Prompt →
With every picture left out, restate the listing below exactly as written.
════════
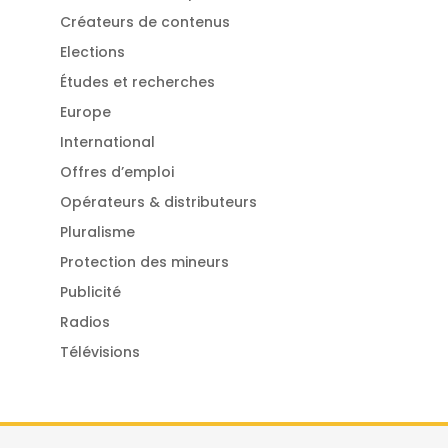
Créateurs de contenus
Elections
Études et recherches
Europe
International
Offres d’emploi
Opérateurs & distributeurs
Pluralisme
Protection des mineurs
Publicité
Radios
Télévisions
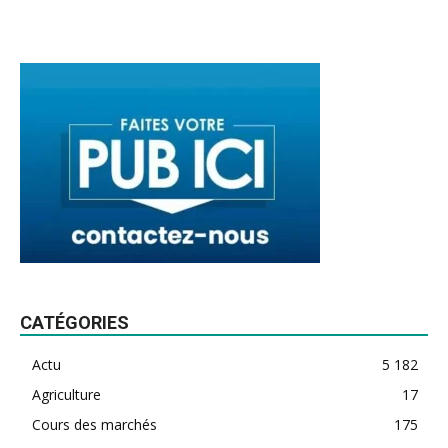
CATÉGORIES
Actu
5 182
Agriculture
17
Cours des marchés
175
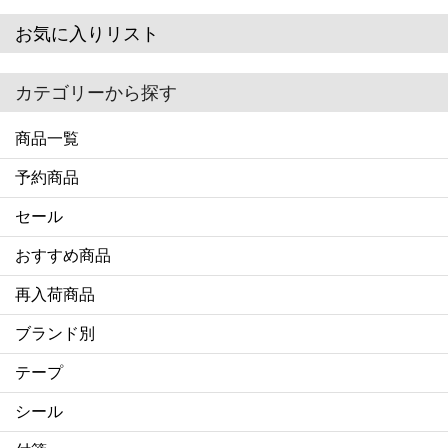
お気に入りリスト
カテゴリーから探す
商品一覧
予約商品
セール
おすすめ商品
再入荷商品
ブランド別
テープ
シール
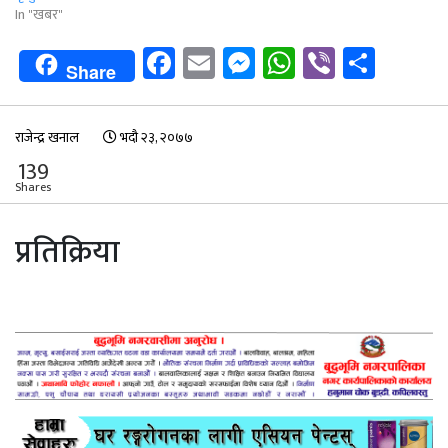
In "खबर"
Facebook
Email
Messenger
WhatsApp
Viber
Shar
Share
राजेन्द्र खनाल
भदौ २३, २०७७
139
Shares
प्रतिक्रिया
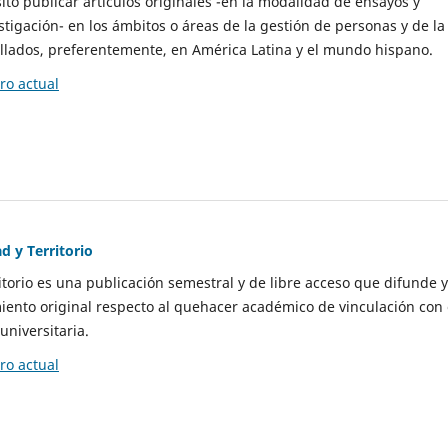
to publicar artículos originales -en la modalidad de ensayos y
stigación- en los ámbitos o áreas de la gestión de personas y de la
llados, preferentemente, en América Latina y el mundo hispano.
o actual
d y Territorio
itorio es una publicación semestral y de libre acceso que difunde y
ento original respecto al quehacer académico de vinculación con 
universitaria.
o actual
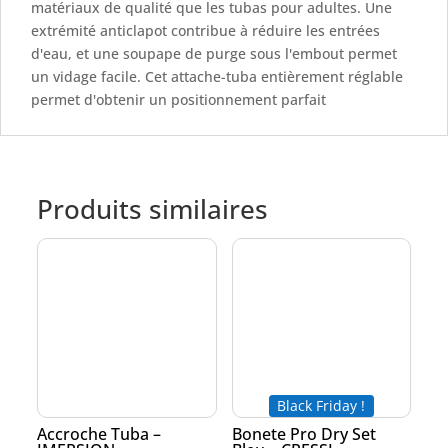
matériaux de qualité que les tubas pour adultes. Une
extrémité anticlapot contribue à réduire les entrées
d'eau, et une soupape de purge sous l'embout permet
un vidage facile. Cet attache-tuba entièrement réglable
permet d'obtenir un positionnement parfait
Produits similaires
Black Friday !
Accroche Tuba –
Bonete Pro Dry Set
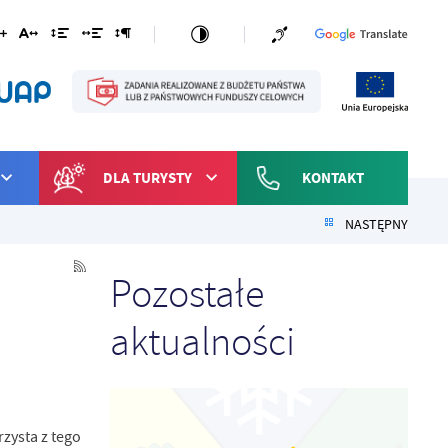
DLA TURYSTY
KONTAKT
NASTĘPNY
Pozostałe
aktualności
zysta z tego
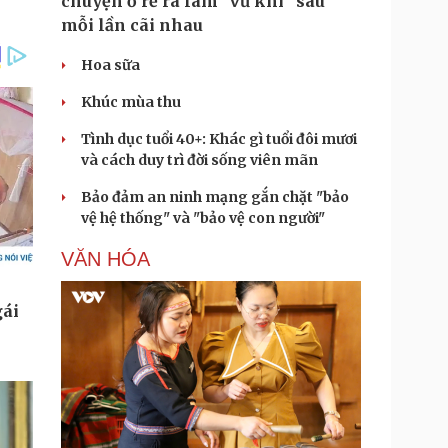
chuyện ở rể ra làm "vũ khí" sau
mỗi lần cãi nhau
Hoa sữa
Khúc mùa thu
Tình dục tuổi 40+: Khác gì tuổi đôi mươi
và cách duy trì đời sống viên mãn
Bảo đảm an ninh mạng gắn chặt "bảo
vệ hệ thống" và "bảo vệ con người"
VĂN HÓA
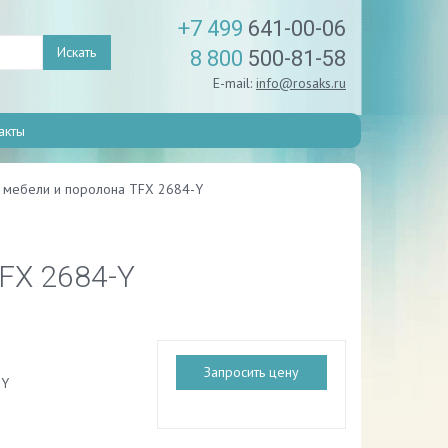
+7 499
641-00-06
Искать
8 800
500-81-58
E-mail:
info@rosaks.ru
акты
й мебели и поролона TFX 2684-Y
TFX 2684-Y
Запросить цену
-Y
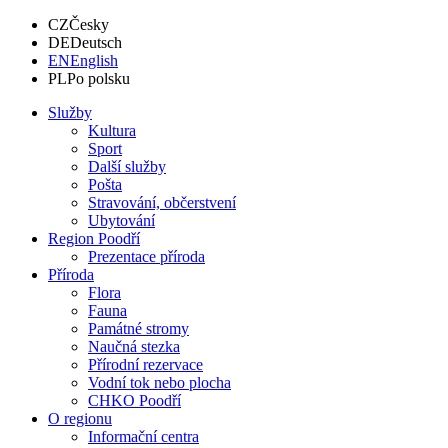
CZ
Česky
DE
Deutsch
EN
English
PL
Po polsku
Služby
Kultura
Sport
Další služby
Pošta
Stravování, občerstvení
Ubytování
Region Poodří
Prezentace příroda
Příroda
Flora
Fauna
Památné stromy
Naučná stezka
Přírodní rezervace
Vodní tok nebo plocha
CHKO Poodří
O regionu
Informační centra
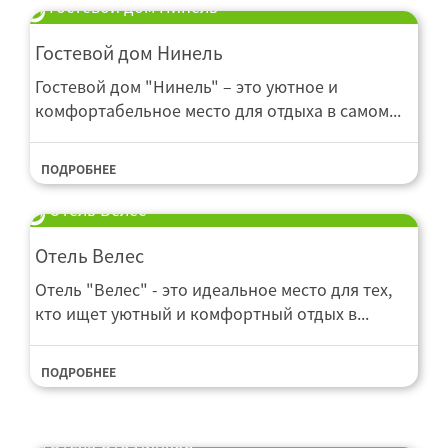
Гостевой дом Нинель
Гостевой дом Нинель
Гостевой дом "Нинель" – это уютное и
комфортабельное место для отдыха в самом...
ПОДРОБНЕЕ
Отель Велес
Отель Велес
Отель "Велес" - это идеальное место для тех,
кто ищет уютный и комфортный отдых в...
ПОДРОБНЕЕ
Отель Ото Линкор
════════
Your solution →
Créateurs de contenus
Elections
Études et recherches
Europe
International
Offres d’emploi
Opérateurs & distributeurs
Pluralisme
Protection des mineurs
Publicité
Radios
Télévisions
CATÉGORIES
Actu
5 182
Agriculture
17
Cours des marchés
175
お気に入りリスト
カテゴリーから探す
商品一覧
予約商品
セール
おすすめ商品
再入荷商品
ブランド別
テープ
シール
In "खबर"
Facebook
Email
Messenger
WhatsApp
Viber
Shar
Share
राजेन्द्र खनाल
भदौ २३, २०७७
139
Shares
प्रतिक्रिया
to publicar artículos originales -en la modalidad de ensayos y
stigación- en los ámbitos o áreas de la gestión de personas y de la
llados, preferentemente, en América Latina y el mundo hispano.
o actual
d y Territorio
itorio es una publicación semestral y de libre acceso que difunde y
ento original respecto al quehacer académico de vinculación con 
universitaria.
o actual
matériaux de qualité que les tubas pour adultes. Une
extrémité anticlapot contribue à réduire les entrées
d'eau, et une soupape de purge sous l'embout permet
un vidage facile. Cet attache-tuba entièrement réglable
permet d'obtenir un positionnement parfait
Produits similaires
Black Friday !
Accroche Tuba –
Bonete Pro Dry Set
DLA TURYSTY
KONTAKT
NASTĘPNY
Pozostałe
aktualności
zysta z tego
chuyện ở rể ra làm "vũ khí" sau
mỗi lần cãi nhau
Hoa sữa
Khúc mùa thu
Tình dục tuổi 40+: Khác gì tuổi đôi mươi
và cách duy trì đời sống viên mãn
Bảo đảm an ninh mạng gắn chặt "bảo
vệ hệ thống" và "bảo vệ con người"
VĂN HÓA
+7 499
641-00-06
Искать
8 800
500-81-58
E-mail:
info@rosaks.ru
акты
й мебели и поролона TFX 2684-Y
TFX 2684-Y
Запросить цену
-Y
CZ
Česky
DE
Deutsch
EN
English
PL
Po polsku
Služby
Kultura
Sport
Další služby
Pošta
Stravování, občerstvení
Ubytování
Region Poodří
Prezentace příroda
Příroda
Flora
Fauna
Památné stromy
Naučná stezka
Přírodní rezervace
Vodní tok nebo plocha
CHKO Poodří
O regionu
Informační centra
Гостевой дом Нинель
Гостевой дом Нинель
Гостевой дом "Нинель" – это уютное и
комфортабельное место для отдыха в самом...
ПОДРОБНЕЕ
Отель Велес
Отель Велес
Отель "Велес" - это идеальное место для тех,
кто ищет уютный и комфортный отдых в...
ПОДРОБНЕЕ
Отель Ото Линкор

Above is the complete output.